We celebrated National Cinema Day on Sunday by purchasing two $4 tickets for Oppenheimer for a total of $12.18. Our chance to catch an IMAX showing in Milwaukee had already passed, but we chose nicely-centered Dreamlounger seats at the Marcus Rennaisance Cinema in Sturtevant.

Unfortunately, seated next to me were a pair of older women who felt free to comment on everything and anything at a volume sufficient to overcome the blasting theater sound system. I tolerated their chatter during the many advertisements and coming attractions (“That Tina Fey can play anything!”), hoping it would cease when the movie began. I even pointed at the onscreen “No talking” instruction while they criticized Greg Marcus‘s comedic talents.

Alas, their babble continued into the feature presentation (“A poisoned apple!”), so I turned into the face of the woman next to me and asked, “Are you going to talk through the entire movie?”

“No,” she replied awkwardly.
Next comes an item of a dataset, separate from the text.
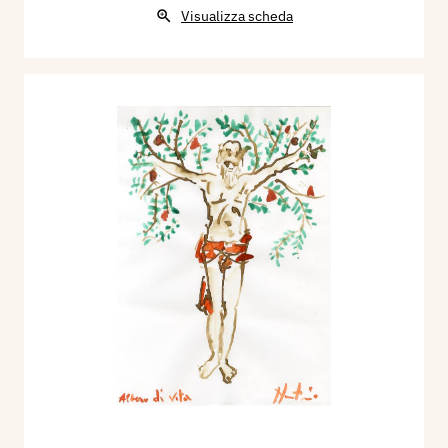
Visualizza scheda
But now my blood pressure — and perhaps hers as well — had been raised to a level I had not felt since quitting Twitter, and we were going to spend the next three hours elbow-to-elbow.

The movie itself races at breakneck speed and feels as if director Christopher Nolan has tried to squeeze all 700-plus pages of American Prometheus into a three-hour package. It is punctuated by numerous explosive noises that anticipate the eventual big bang, and in our showing the volume was so ridiculously loud that I seriously feared hearing damage. My wife, who has been suffering severe headaches for six months and counting, flinched silently.

Even the dialogue was deafening — and not well equalized. It was all blaring loudspeaker mid-tones accentuated by crashing subwoofers.

Cillian Murphy — whom we love from Peaky Blinders — is fine in the starring role, but the part is more modeling than acting. J. Robert Oppenheimer is gaunt, soft-spoken, and haunted. In the movie, Edward Teller calls him a “sphinx-like guru” and wonders whether Oppenheimer himself knows what he believes. This movie isn’t going to tell you.

The real standout performance is by Robert Downey Jr. as Lewis Strauss, a founding member of the U.S. Atomic Energy Commission who hires Oppenheimer to run the Institute for Advanced Study. Downey portrays a complex and ambitious bureaucrat who feels more real than anyone else in the picture.

There is just so much jammed into these three hours that no one else has room to emerge. There are so many characters darting in and out, between a whirlwind sketch of Oppenheimer’s career and the obscurities of theoretical physics, his several women, his time in Cambridge, in Germany, at Caltech, in the Netherlands, his New Mexico ranch, and so on.

Also, he leads the development of the world’s first atomic bomb.

Plus, all of these stories alternate with moments from the 1954 security hearing threatening Oppenheimer’s Q clearance. And then there’s a political plot underlying the hearings that surfaces late in the movie, which in turn is hastily wedged against the aforementioned question of Oppenheimer’s own motives.

The overall effect is itself like a bomb: Way too much energy crammed into too small a space.

Meanwhile — just as the key stealthy power play was getting spit out on the screen in blasting, rapid-fire dialogue — the women next to me started up again with some completely unrelated quandary, shouting to be heard over the movie.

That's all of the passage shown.